Worked in the industry for a decade. Wrote simulation shells that did short term forecasts based on on system conditions, did data reductions etc (e.g. This unit IS going down for unscheduled maintenance, how much will it cost to shut it down RTF now vs after afternoon peak?) Went on to 'tech lead' for significant energy trading/risk management platform. Ran on many traders and grid operators desks...don't ask, won't tell. Did once see a bug because grand total on printable VAR only had room for 10 digits plus sign. Assigned to Brahmin coder, week later I fixed it myself, I digress.

What you say isn't really possible. What they typically do have is a secure network, which runs operations, staffed with lots of ex-military actual Engineering school grads. That network is being monitored by redundant data integrators which present integrated (by some time interval, usually hours/half hours or minutes, back when I was up to my nose in it) system data to a second less secure (but still as secure as any corporate) network where routine operations run.

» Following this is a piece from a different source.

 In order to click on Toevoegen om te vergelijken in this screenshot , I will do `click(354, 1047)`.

That server is usually locked down tight, read only from the less secure network; but that is only software. They also like to run diverse OSs, lots of 'big iron' and Unixes and home brewed binary data formats. These things were mostly architected before Windows was common, particularly on the secure side it's still loaded with 'legacy', likely to remain so until they have a complete staff turnover. Old Dilbert with neckbeard flipping a nickle at Wally and telling him to get a better computer, that's the dude.

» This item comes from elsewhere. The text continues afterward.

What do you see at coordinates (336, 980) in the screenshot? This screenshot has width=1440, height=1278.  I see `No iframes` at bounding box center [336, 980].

Routine operations need access to internet based facilities. To schedule transmission line capacity, trade power, get closing prices from grid operators, weather forecasts and unit availability from neighbors (lots of VPNs). But that part of the operations could more or less crash and burn and it will only cost money (and extra CO2). Operations, more or less, ignores trading at the minute by minute level. Trading gives them trade schedules and operations will try their best. But if 'shit happens' they keep the lights on and let the accountants worry about reconciling to 'what should have happened'. Which is sometimes a bitch of a computational problem, fortunately most everybody involved are engineers and close enough is close enough. Pennies aren't statistically significant; try and explain that to an accountant. Don't recommend it, just say 'not a material difference' and get on with your life, I'm digressing again.